Las alegrías contables o las inversiones injustificadas en los años en que todas las administraciones lo hacían a manos llenas han sido una constante en muchos municipios, pero el hecho de que el mal afecte a prácticamente todos los consistorios parece indicar que existen rigideces en el sistema de financiación que favorecen tales desbordamientos. En cualquier caso, antes de plantear las reformas pertinentes del sistema de financiación, los ayuntamientos están obligados a aclarar su cuota de responsabilidad en el desaguisado. Los gastos de personal, por ejemplo, aumentaron en 1992 en más del 30%.

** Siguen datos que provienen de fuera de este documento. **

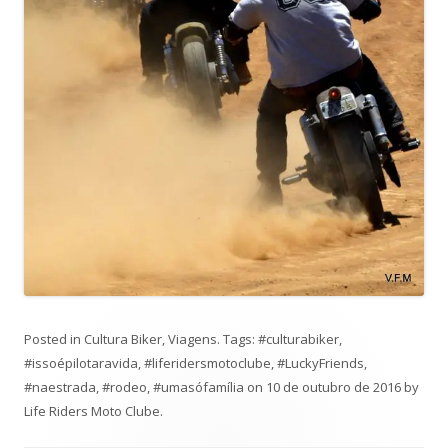
Posted in
Cultura Biker
,
Viagens
. Tags:
#culturabiker
,
#issoépilotaravida
,
#liferidersmotoclube
,
#LuckyFriends
,
#naestrada
,
#rodeo
,
#umasófamília
on
10 de outubro de 2016
by
Life Riders Moto Clube
.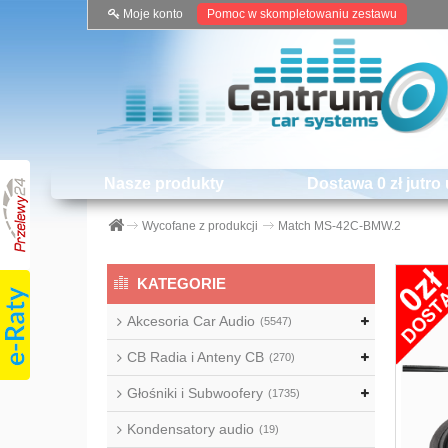
Moje konto
Pomoc w skompletowaniu zestawu
Nasze produkty
Dostawa 0 zł jutro 
Wycofane z produkcji
Match MS-42C-BMW.2
KATEGORIE
Akcesoria Car Audio
(5547)
CB Radia i Anteny CB
(270)
Głośniki i Subwoofery
(1735)
Kondensatory audio
(19)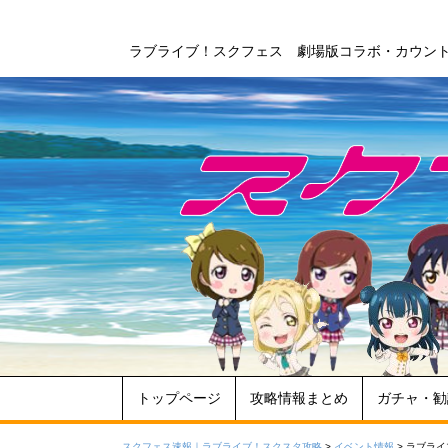
ラブライブ！スクフェス 劇場版コラボ・カウン
トップページ
攻略情報まとめ
ガチャ・勧
スクフェス速報｜ラブライブ！スクスタ攻略
>
イベント情報
>
ラブライ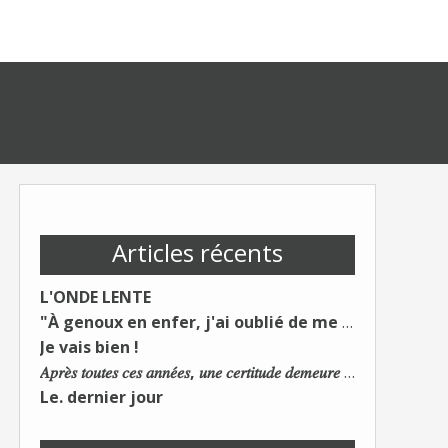
Articles récents
L'ONDE LENTE
"À genoux en enfer, j'ai oublié de me taire"
Je vais bien !
𝐴𝑝𝑟𝑒̀𝑠 𝑡𝑜𝑢𝑡𝑒𝑠 𝑐𝑒𝑠 𝑎𝑛𝑛𝑒́𝑒𝑠, 𝑢𝑛𝑒 𝑐𝑒𝑟𝑡𝑖𝑡𝑢𝑑𝑒 𝑑𝑒𝑚𝑒𝑢𝑟𝑒 : 𝐿𝑒 𝑚𝑜𝑛𝑑𝑒 𝑑𝑢 𝑡𝑟𝑎𝑣𝑎𝑖𝑙 𝑐ℎ𝑎𝑛𝑔𝑒. 𝐿𝑒𝑠 𝑐𝑜𝑛𝑠 𝑠'𝑎𝑑𝑎𝑝𝑡𝑒𝑛𝑡 :)
Le. dernier jour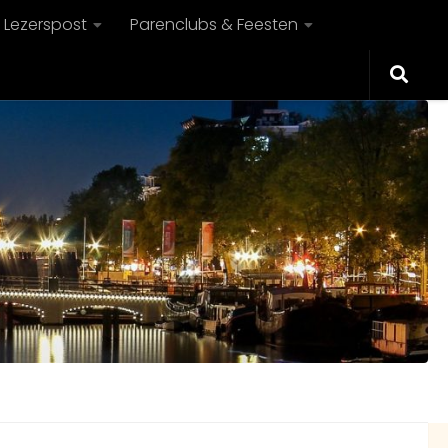
Lezerspost
Parenclubs & Feesten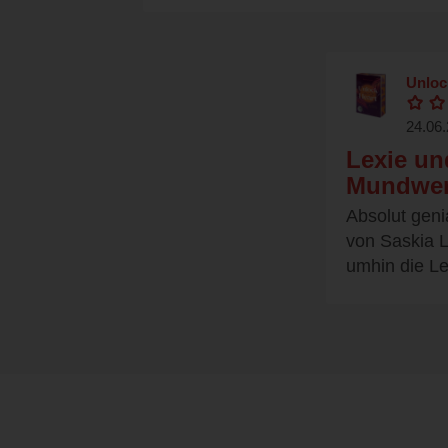
Unloc
24.06.
Lexie un
Mundwer
Absolut genia
von Saskia L
umhin die Le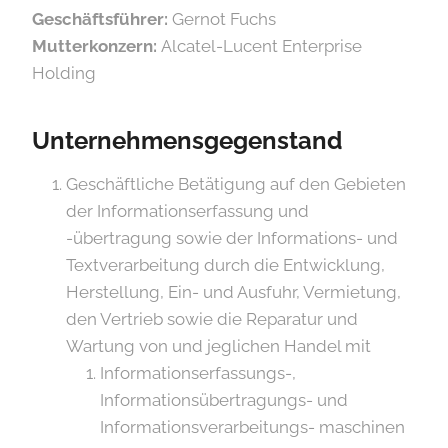
Geschäftsführer:
Gernot Fuchs
Mutterkonzern:
Alcatel-Lucent Enterprise
Holding
Unternehmensgegenstand
Geschäftliche Betätigung auf den Gebieten
der Informationserfassung und
-übertragung sowie der Informations- und
Textverarbeitung durch die Entwicklung,
Herstellung, Ein- und Ausfuhr, Vermietung,
den Vertrieb sowie die Reparatur und
Wartung von und jeglichen Handel mit
Informationserfassungs-,
Informationsübertragungs- und
Informationsverarbeitungs- maschinen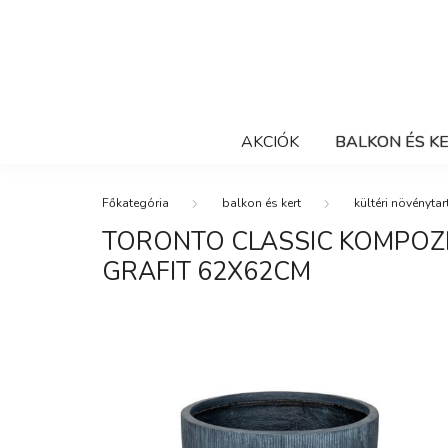
AKCIÓK
BALKON ÉS K
balkon és kert
kültéri növénytar
TORONTO CLASSIC KOMPOZ
GRAFIT 62X62CM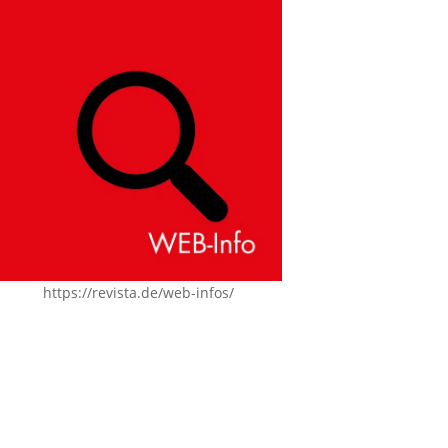
https://revista.de/web-infos/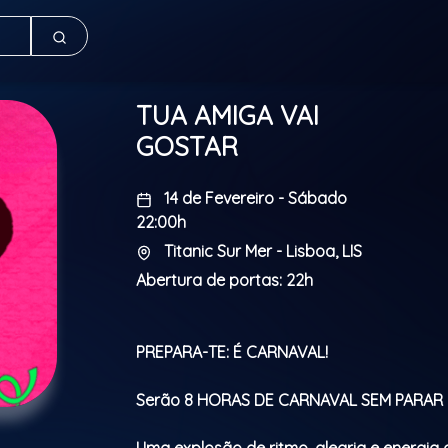
TUA AMIGA VAI
GOSTAR
14 de Fevereiro - Sábado
22:00h
Titanic Sur Mer - Lisboa, LIS
Abertura de portas: 22h
PREPARA-TE: É CARNAVAL!
Serão 8 HORAS DE CARNAVAL SEM PARAR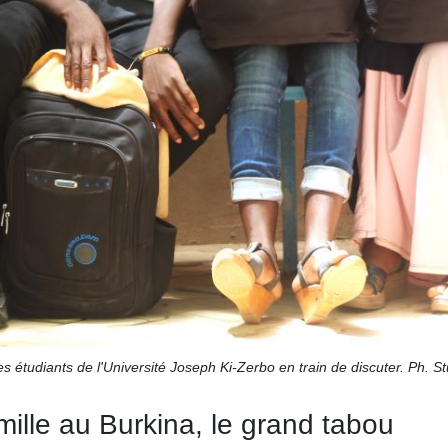
s étudiants de l'Université Joseph Ki-Zerbo en train de discuter. Ph. St
mille au Burkina, le grand tabou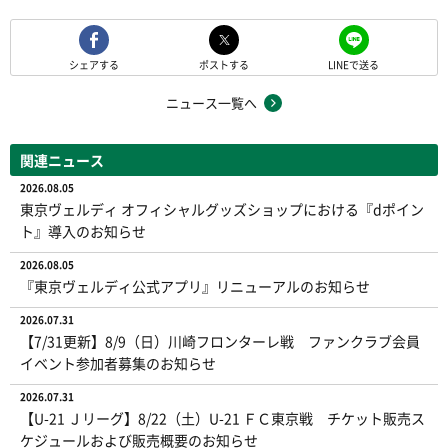
シェアする
ポストする
LINEで送る
ニュース一覧へ
関連ニュース
2026.08.05
東京ヴェルディ オフィシャルグッズショップにおける『dポイン
ト』導入のお知らせ
2026.08.05
『東京ヴェルディ公式アプリ』リニューアルのお知らせ
2026.07.31
【7/31更新】8/9（日）川崎フロンターレ戦 ファンクラブ会員
イベント参加者募集のお知らせ
2026.07.31
【U-21 Ｊリーグ】8/22（土）U-21 ＦＣ東京戦 チケット販売ス
ケジュールおよび販売概要のお知らせ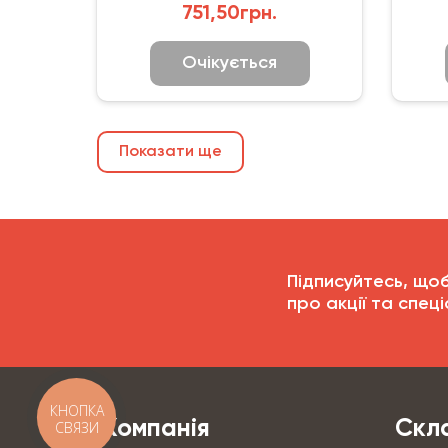
751,50грн.
Очікується
Показати ще
Підписуйтесь, що
про акції та спеці
КНОПКА
Компанія
Скла
СВЯЗИ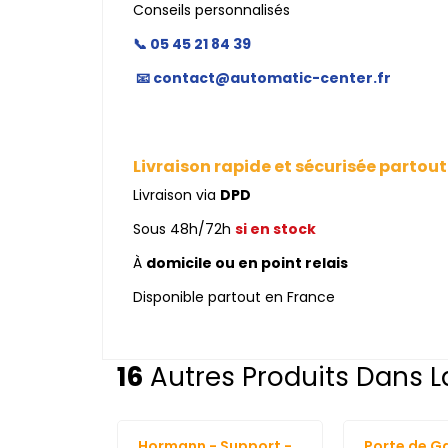
Conseils personnalisés
📞 05 45 21 84 39
📧 contact@automatic-center.fr
Livraison rapide et sécurisée partout
Livraison via
DPD
Sous 48h/72h
si en stock
À
domicile ou en point relais
Disponible partout en France
16
Autres Produits Dans L
Hormann - Support -
Porte de G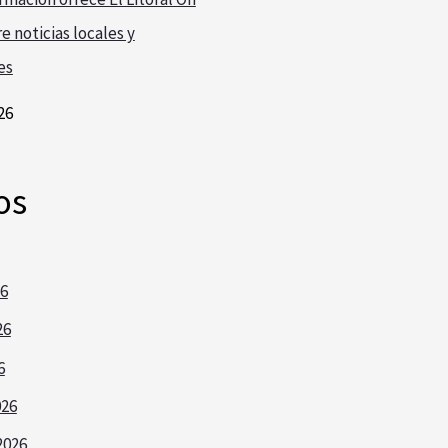
e noticias locales y
es
26
os
26
26
6
026
2026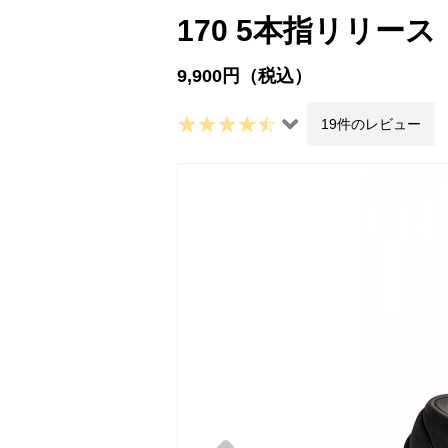
170 5本指リリース
9,900円（税込）
19件のレビュー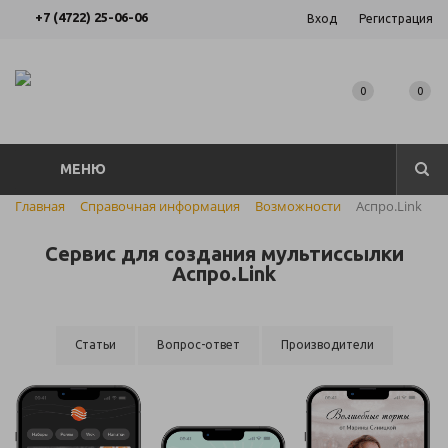
+7 (4722) 25-06-06
Вход
Регистрация
0
0
МЕНЮ
Главная
Справочная информация
Возможности
Аспро.Link
Сервис для создания мультиссылки
Аспро.Link
Статьи
Вопрос-ответ
Производители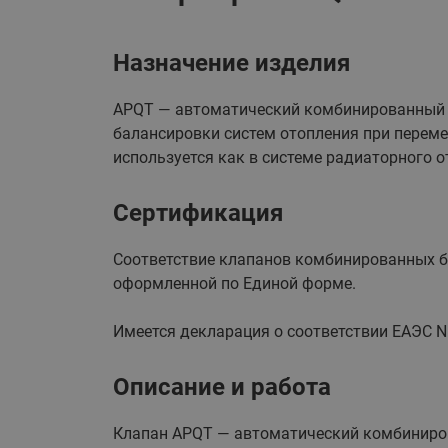
Назначение изделия
APQT — автоматический комбинированный 
балансировки систем отопления при перемен
используется как в системе радиаторного о
Сертификация
Соответствие клапанов комбинированных б
оформленной по Единой форме.
Имеется декларация о соответствии ЕАЭС N R
Описание и работа
Клапан APQT — автоматический комбиниров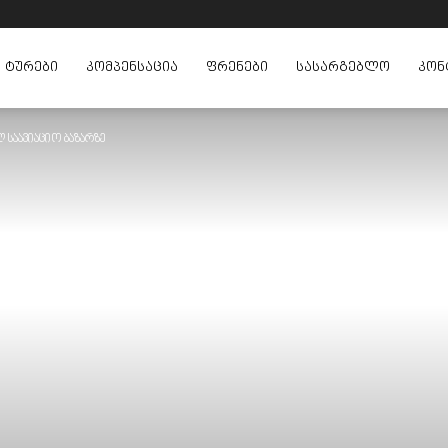
ᲢᲣᲠᲔᲑᲘ
ᲙᲝᲛᲞᲔᲜᲡᲐᲪᲘᲐ
ᲤᲠᲔᲜᲔᲑᲘ
ᲡᲐᲡᲐᲠᲒᲔᲑᲚᲝ
ᲙᲝᲜ
 საავიაციო ბაზარზე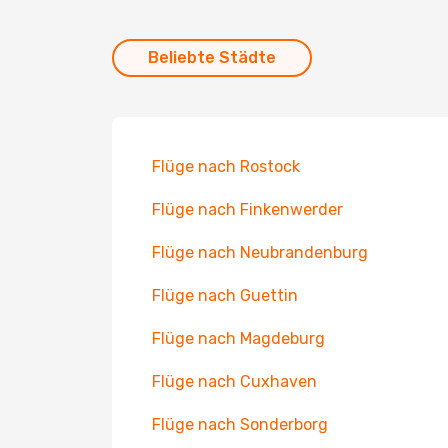
Beliebte Städte
Flüge nach Rostock
Flüge nach Finkenwerder
Flüge nach Neubrandenburg
Flüge nach Guettin
Flüge nach Magdeburg
Flüge nach Cuxhaven
Flüge nach Sonderborg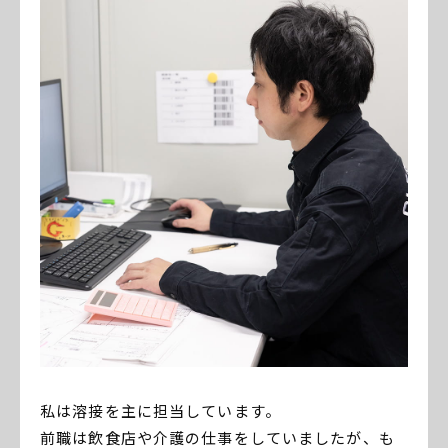
私は溶接を主に担当しています。
前職は飲食店や介護の仕事をしていましたが、も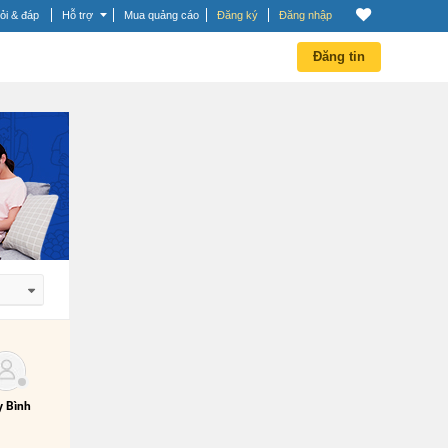
ỏi & đáp
Hỗ trợ
Mua quảng cáo
Đăng ký
Đăng nhập
Đăng tin
 dần
 dần
 Bình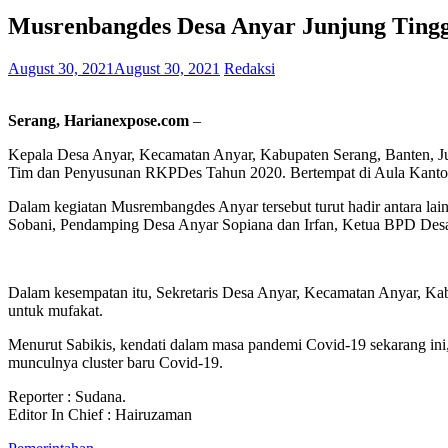
Musrenbangdes Desa Anyar Junjung Ting
August 30, 2021
August 30, 2021
Redaksi
Serang, Harianexpose.com
–
Kepala Desa Anyar, Kecamatan Anyar, Kabupaten Serang, Banten, J
Tim dan Penyusunan RKPDes Tahun 2020. Bertempat di Aula Kanto
Dalam kegiatan Musrembangdes Anyar tersebut turut hadir antara la
Sobani, Pendamping Desa Anyar Sopiana dan Irfan, Ketua BPD Des
Dalam kesempatan itu, Sekretaris Desa Anyar, Kecamatan Anyar, Kabu
untuk mufakat.
Menurut Sabikis, kendati dalam masa pandemi Covid-19 sekarang in
munculnya cluster baru Covid-19.
Reporter : Sudana.
Editor In Chief : Hairuzaman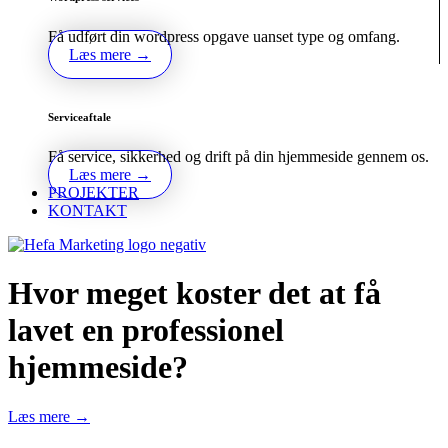
Få udført din wordpress opgave uanset type og omfang.
Læs mere →
Serviceaftale
Få service, sikkerhed og drift på din hjemmeside gennem os.
Læs mere →
PROJEKTER
KONTAKT
Hvor meget koster det at få
lavet en professionel
hjemmeside?
Læs mere →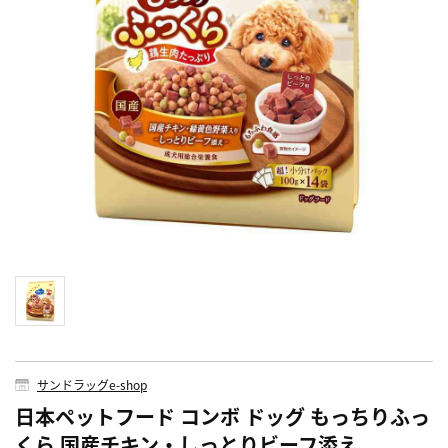
サンドラッグe-shop
日本ペットフード コンボ ドッグ もっちりふっ
くら 国産チキン・しっとりビーフ添え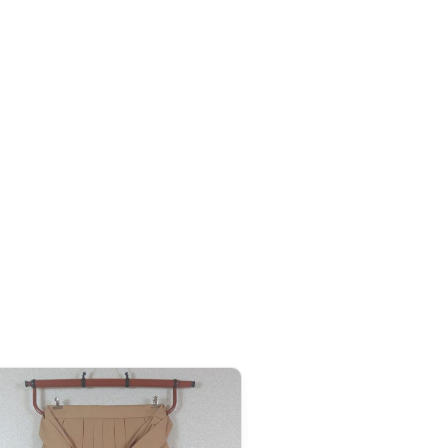
r à la livraison).
tre les couleurs soient différentes sur certains produits.
(Import One-Stop Shop) pour simplifier vos commandes
t) :
la TVA est collectée directement lors de votre
gler à la réception. Depuis la réforme douanière
roit de douane forfaitaire de 3 € par catégorie de produit
:
il est perçu par le transporteur à la livraison, accompagné
ais sont fixés par le transporteur et ne nous sont pas
rd de Partenariat Économique UE–Japon, nos produits made
on totale de droits de douane
. Seuls la TVA et les frais de
a livraison.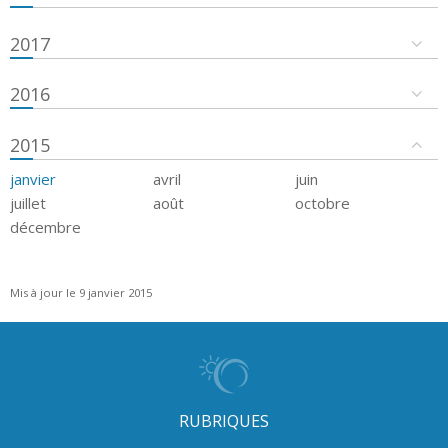
2017
2016
2015
janvier
avril
juin
juillet
août
octobre
décembre
Mis à jour le 9 janvier 2015
RUBRIQUES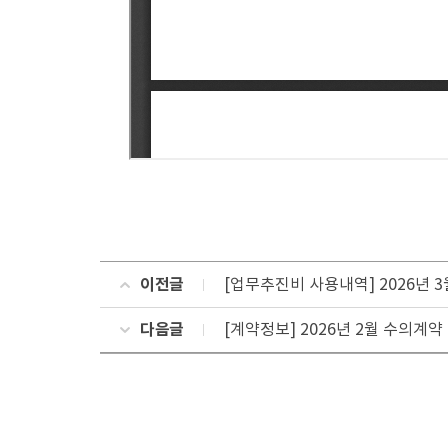
이전글
[업무추진비 사용내역] 2026년 
다음글
[계약정보] 2026년 2월 수의계약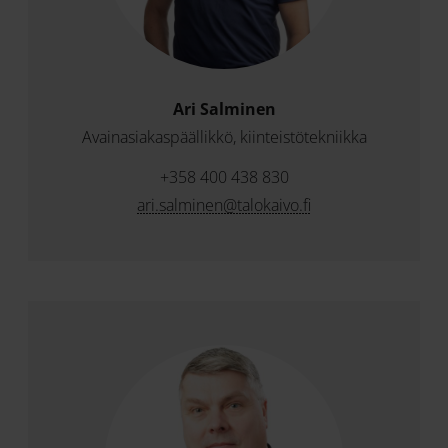
Ari Salminen
Avainasiakaspäällikkö, kiinteistötekniikka
+358 400 438 830
ari.salminen@talokaivo.fi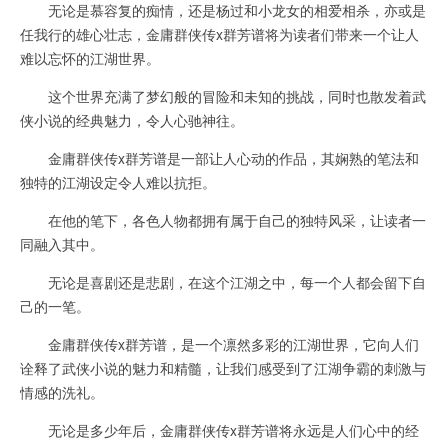
无论是慕容复的痴情，还是杨过和小龙女的相爱相杀，亦或是
任我行的雄心壮志，金庸群侠传x群芳谱将为读者们带来一个让人
难以忘怀的江湖世界。
这个世界充满了梦幻般的冒险和未知的挑战，同时也散发着武
侠小说的经典魅力，令人心驰神往。
金庸群侠传x群芳谱是一部让人心动的作品，其娴熟的笔法和
独特的江湖设定令人难以抗拒。
在他的笔下，各色人物都拥有属于自己的独特风采，让读者一
同融入其中。
无论是喜剧还是悲剧，在这个江湖之中，每一个人都会留下自
己的一笔。
金庸群侠传x群芳谱，是一个凛然多彩的江湖世界，它向人们
诠释了武侠小说的魅力和精髓，让我们感受到了江湖争霸的刺激与
情感的洗礼。
无论是多少年后，金庸群侠传x群芳谱将永远是人们心中的经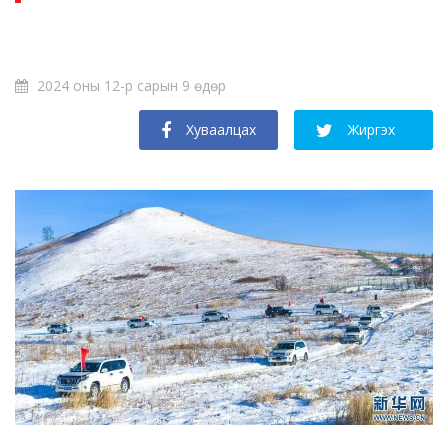
2024 оны 12-р сарын 9 өдөр
Хуваалцах
Жиргэх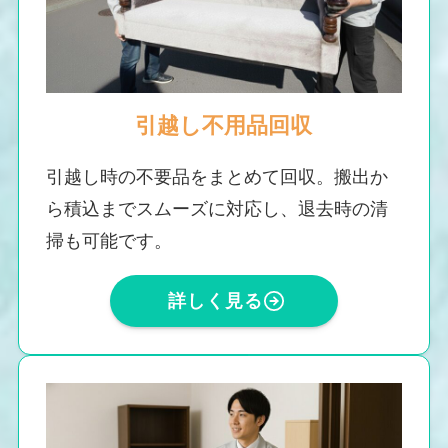
引越し不用品回収
引越し時の不要品をまとめて回収。搬出か
ら積込までスムーズに対応し、退去時の清
掃も可能です。
詳しく見る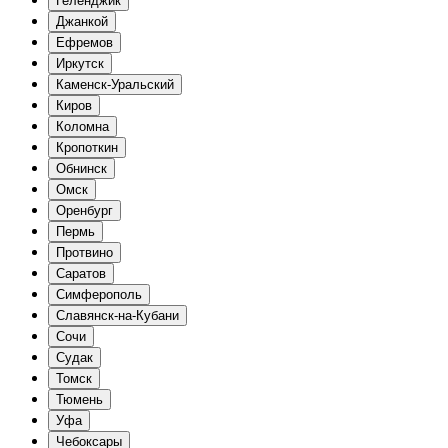
Геленджик
Джанкой
Ефремов
Иркутск
Каменск-Уральский
Киров
Коломна
Кропоткин
Обнинск
Омск
Оренбург
Пермь
Протвино
Саратов
Симферополь
Славянск-на-Кубани
Сочи
Судак
Томск
Тюмень
Уфа
Чебоксары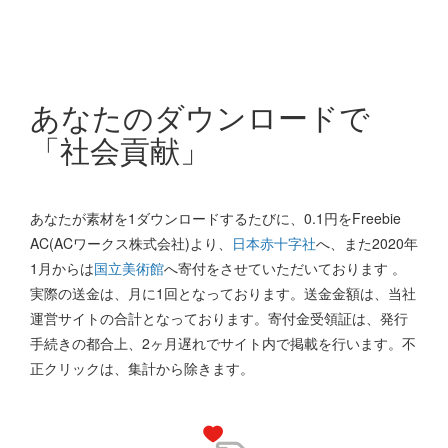
あなたのダウンロードで
「社会貢献」
あなたが素材を1ダウンロードするたびに、0.1円をFreebie
AC(ACワークス株式会社)より、
日本赤十字社
へ、また2020年
1月からは
国立美術館
へ寄付をさせていただいております 。
実際の送金は、月に1回となっております。送金金額は、当社
運営サイトの合計となっております。寄付金受領証は、発行
手続きの都合上、2ヶ月遅れでサイト内で掲載を行います。不
正クリックは、集計から除きます。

Los municipios se financian en un 32% con fondos procedentes del Estado y en un 51 % con ingresos tributarios propios. Pero son tributos (el de bienes inmuebles y el de actividades económicas son los principales) cuya cuantía se fija en función de catastros o censos poco flexibles y cuya elaboración, además, corre a cargo de una Administración central poco diligente (como demostró el catastrazo). De tal manera que si los municipios quieren recaudar más, deben hacerlo subiendo las tarifas del impuesto hasta el tope permitido. Una decisión que tiene su correspondiente coste político, desproporcionado a sus beneficios.
En Europa existen dos modelos básicos de financiación municipal. El anglosajón se basa en un fuerte impuesto inmobiliario. En España no hay tradición de ello y acudir a esta fórmula exigiría un rotundo cambio en la cultura fiscal. El modelo nórdico o germano se basa en una participación en los grandes impuestos del Estado, el IRPF por ejemplo, que es lo que ahora piden los alcaldes. Un pacto sobre la fórmula es necesario, pero de nada serviría sin la asunción por parte de los ayuntamientos de los criterios de austeridad que se exigen hoy al conjunto de las administraciones -y de los ciudadanos- La pretensión de que la deuda sea de nuevo asumida por el Estado con cargo a los presupuestos significaría premiar a las corporaciones más pródigas (o irresponsables), y sería, por tanto, una incitación a nuevos despilfarros.
La propuesta de que la Administración central y las comunidades autónomas sufraguen una parte -el 4%- de los intereses de la deuda puede ser considerada: no exime de responsabilidad a los deudores, sobre todo a los culposos, pero alivia sus apuros e introduce un espíritu de colaboración entre los ayuntamientos y sus propias autonomías que, a veces, flaquea en la batalla financiera y competencial que libran las autonomías por su cuenta. Si hay consenso genérico en el reparto de los ingresos públicos en un 50% para la Administración central y los otros 25% para las autonomías y los municipios, un acercamiento a esta cuota por parte de los municipios (que ahora reciben un 14-15%) podría aliviar su menguada economía.
Este pacto político sobre la financiación municipal debería ir acompañado, no obstante, de mecanismos cautelares para que, si es satisfactoria la fórmula, no quepa la más mínima posibilidad de que dentro de 10 años los alcaldes vuelvan a mostrar los bolsillos vacíos suplicando un nuevo enjuague del Gobierno.